郭芬赔着笑,道:“所谓大官人,不过外人混叫的,洵兄若也如此称呼,直叫芬惭惶无地矣!”又道:“些微小事,更是不值一提!能为洵兄效犬马之劳,乃芬之荣幸,只怕洵兄给的事情不够多!”
这话实在有些卑微。
尤其是对于郭芬这样的身份而言,有点太没姿态了。
陆洵哈哈一笑,倒也并不是真的要与他为难,让他下不来台,便顺势换了称呼,“我观伯德兄面有忧色,却是何故?”
郭芬笑道:“实不瞒洵兄,也是在下粗疏,失于计较,前日以一匹七花马回礼之后,左思右想,觉得有些不对。昨日忽然惊觉,洵兄乃是读书修行之人,一向并不与这些畜生打交道,若只是送马,岂不是平白为洵兄添了麻烦?这又岂是回礼之道?如此一想,在下着实是吓出了一身冷汗!故而今日一早起来,便马上命人将寒家一座别院收拾出来,欲赠与洵兄,另附养马奴十人,专为洵兄养马看家之用!还望洵兄不吝赐收,勿以之前疏失为怪!”
果然等来了这个套路。
用心如何姑且不论,财大气粗是真的。
七花马已经是千金难买,为了让你养马,还又补上一套院子,加十个仆役,这等手笔,寻常人就算送礼,也是不大敢想的。

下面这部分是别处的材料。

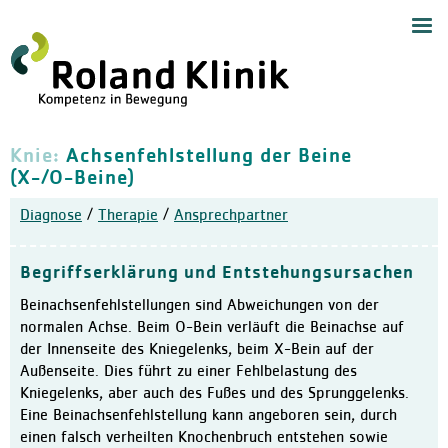
Start
Navig
Medizinische Angebote
Zentrum für Handchirurgie
Handchirurgie
Knie:
Achsenfehlstellung der Beine
(X-/O-Beine)
Zentrum für Endoprothetik,
Allgemeine Orthopädie
Diagnose
/
Therapie
/
Ansprechpartner
Zentrum für Schulterchirur
Chirurgie und Sporttraumat
Begriffserklärung und Entstehungsursachen
Wirbelsäulenzentrum
Beinachsenfehlstellungen sind Abweichungen von der
Schmerztherapie mit Neuro
normalen Achse. Beim O-Bein verläuft die Beinachse auf
der Innenseite des Kniegelenks, beim X-Bein auf der
Anästhesiologie und Akuts
Außenseite. Dies führt zu einer Fehlbelastung des
Orthopädie und Altersmedi
Kniegelenks, aber auch des Fußes und des Sprunggelenks.
Eine Beinachsenfehlstellung kann angeboren sein, durch
Ambulantes Zentrum
einen falsch verheilten Knochenbruch entstehen sowie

不过这时候,陆洵却只是微微一笑,伸手指向庭院里空空如也的拴马桩,笑道:“伯德兄美意,洵心领了,不过,那马已经被我送去赵老相公府上,请他代我养上一段时间,因此,已是用不上什么院子了!”
郭芬闻言大惊,“赵……赵老相公?”
这邺城之内,又能有几个赵老相公?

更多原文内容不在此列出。